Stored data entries
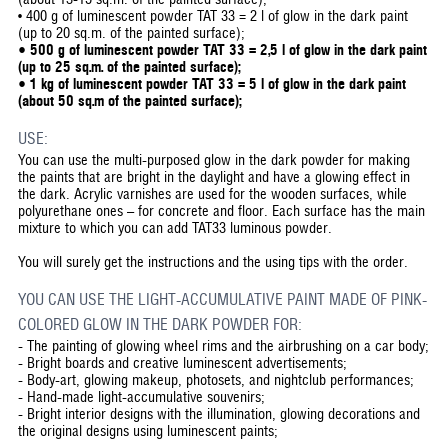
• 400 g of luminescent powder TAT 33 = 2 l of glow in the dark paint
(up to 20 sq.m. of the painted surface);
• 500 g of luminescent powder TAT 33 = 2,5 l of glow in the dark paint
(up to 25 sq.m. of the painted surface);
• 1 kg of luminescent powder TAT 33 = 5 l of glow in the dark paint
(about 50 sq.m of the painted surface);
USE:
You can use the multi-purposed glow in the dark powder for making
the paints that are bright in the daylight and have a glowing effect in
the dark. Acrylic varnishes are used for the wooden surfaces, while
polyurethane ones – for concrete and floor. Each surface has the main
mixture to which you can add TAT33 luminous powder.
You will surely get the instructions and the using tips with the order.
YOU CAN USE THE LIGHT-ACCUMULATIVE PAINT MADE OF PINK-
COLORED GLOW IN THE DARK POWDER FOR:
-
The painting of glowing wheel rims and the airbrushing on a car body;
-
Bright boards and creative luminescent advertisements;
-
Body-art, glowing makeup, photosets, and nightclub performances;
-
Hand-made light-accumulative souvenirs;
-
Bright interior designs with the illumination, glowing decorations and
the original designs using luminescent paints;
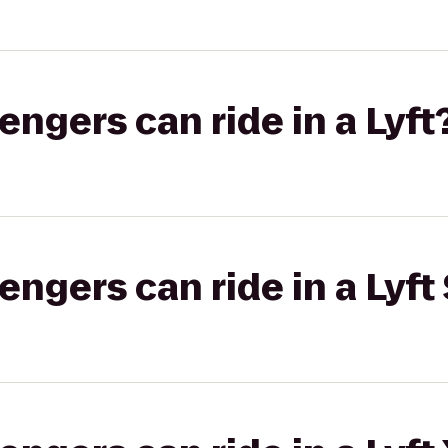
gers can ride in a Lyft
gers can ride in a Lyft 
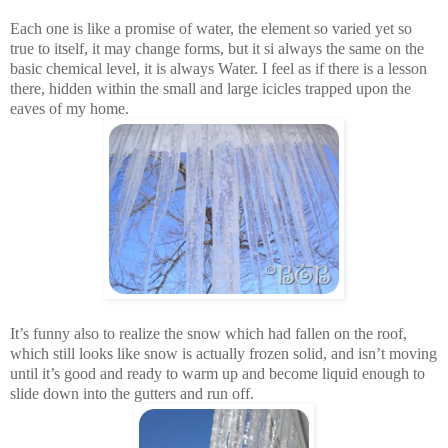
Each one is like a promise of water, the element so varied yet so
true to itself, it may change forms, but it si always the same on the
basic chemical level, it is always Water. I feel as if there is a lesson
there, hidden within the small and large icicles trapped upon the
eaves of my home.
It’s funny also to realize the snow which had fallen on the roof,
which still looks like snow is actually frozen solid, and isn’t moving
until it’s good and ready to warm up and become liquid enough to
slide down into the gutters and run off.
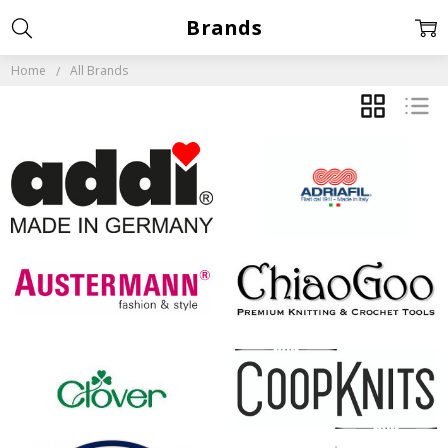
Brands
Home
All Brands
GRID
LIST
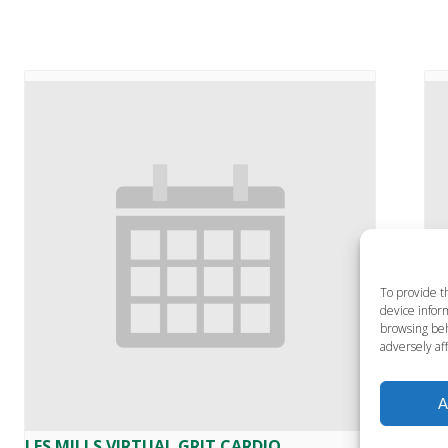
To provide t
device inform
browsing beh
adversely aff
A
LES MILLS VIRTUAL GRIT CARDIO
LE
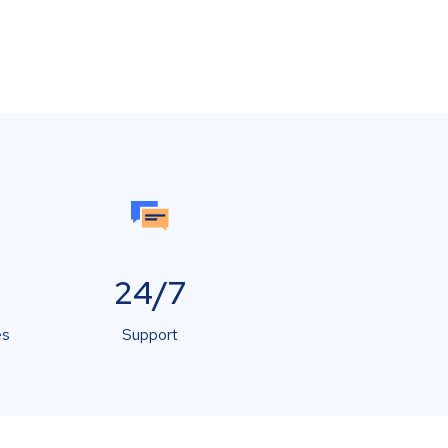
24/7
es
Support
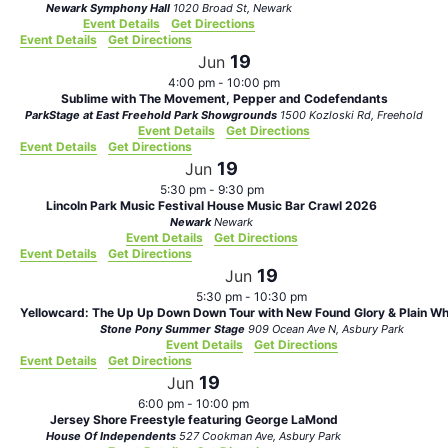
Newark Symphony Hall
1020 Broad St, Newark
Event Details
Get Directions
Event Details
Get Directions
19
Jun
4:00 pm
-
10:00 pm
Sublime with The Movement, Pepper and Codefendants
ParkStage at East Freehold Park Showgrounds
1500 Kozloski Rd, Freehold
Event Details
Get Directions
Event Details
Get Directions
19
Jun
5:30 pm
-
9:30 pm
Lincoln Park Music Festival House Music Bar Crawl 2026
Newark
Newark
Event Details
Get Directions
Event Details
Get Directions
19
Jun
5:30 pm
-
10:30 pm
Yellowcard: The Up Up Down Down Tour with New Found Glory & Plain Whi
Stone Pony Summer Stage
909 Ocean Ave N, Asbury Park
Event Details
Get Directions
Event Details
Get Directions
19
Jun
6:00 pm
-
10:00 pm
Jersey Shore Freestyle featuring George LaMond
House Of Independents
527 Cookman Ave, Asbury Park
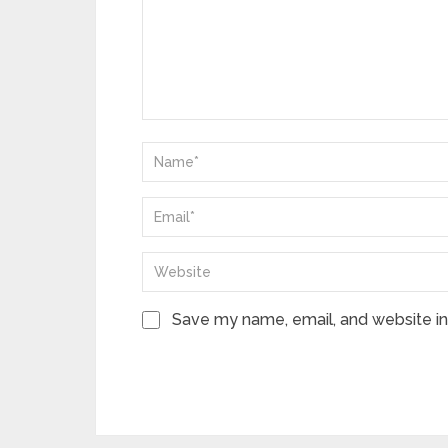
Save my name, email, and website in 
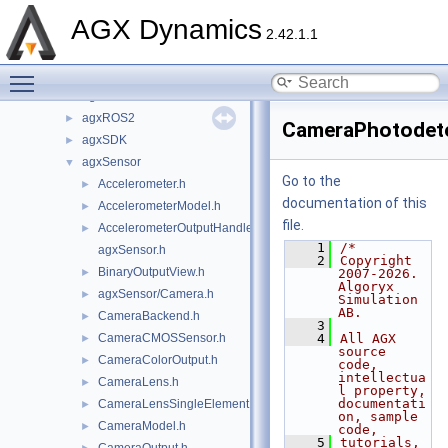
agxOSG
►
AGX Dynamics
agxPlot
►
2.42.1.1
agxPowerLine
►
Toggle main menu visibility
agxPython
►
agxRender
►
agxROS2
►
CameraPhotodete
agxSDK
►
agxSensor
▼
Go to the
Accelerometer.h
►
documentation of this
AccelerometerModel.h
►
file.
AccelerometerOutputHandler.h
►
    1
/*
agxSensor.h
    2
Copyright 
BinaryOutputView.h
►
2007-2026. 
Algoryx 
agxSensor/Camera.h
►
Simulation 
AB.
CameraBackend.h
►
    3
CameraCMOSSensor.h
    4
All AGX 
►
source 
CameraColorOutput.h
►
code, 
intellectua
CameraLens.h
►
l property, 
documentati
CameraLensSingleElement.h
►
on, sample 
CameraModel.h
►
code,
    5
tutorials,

Work task: Would you repeat exactly, and only, the lines from the start of the records above through the line containing "Bright interior designs", with the pictures omitted?

Task solution:
• 400 g of luminescent powder TAT 33 = 2 l of glow in the dark paint
(up to 20 sq.m. of the painted surface);
• 500 g of luminescent powder TAT 33 = 2,5 l of glow in the dark paint
(up to 25 sq.m. of the painted surface);
• 1 kg of luminescent powder TAT 33 = 5 l of glow in the dark paint
(about 50 sq.m of the painted surface);
USE:
You can use the multi-purposed glow in the dark powder for making
the paints that are bright in the daylight and have a glowing effect in
the dark. Acrylic varnishes are used for the wooden surfaces, while
polyurethane ones – for concrete and floor. Each surface has the main
mixture to which you can add TAT33 luminous powder.
You will surely get the instructions and the using tips with the order.
YOU CAN USE THE LIGHT-ACCUMULATIVE PAINT MADE OF PINK-
COLORED GLOW IN THE DARK POWDER FOR:
-
The painting of glowing wheel rims and the airbrushing on a car body;
-
Bright boards and creative luminescent advertisements;
-
Body-art, glowing makeup, photosets, and nightclub performances;
-
Hand-made light-accumulative souvenirs;
-
Bright interior designs with the illumination, glowing decorations and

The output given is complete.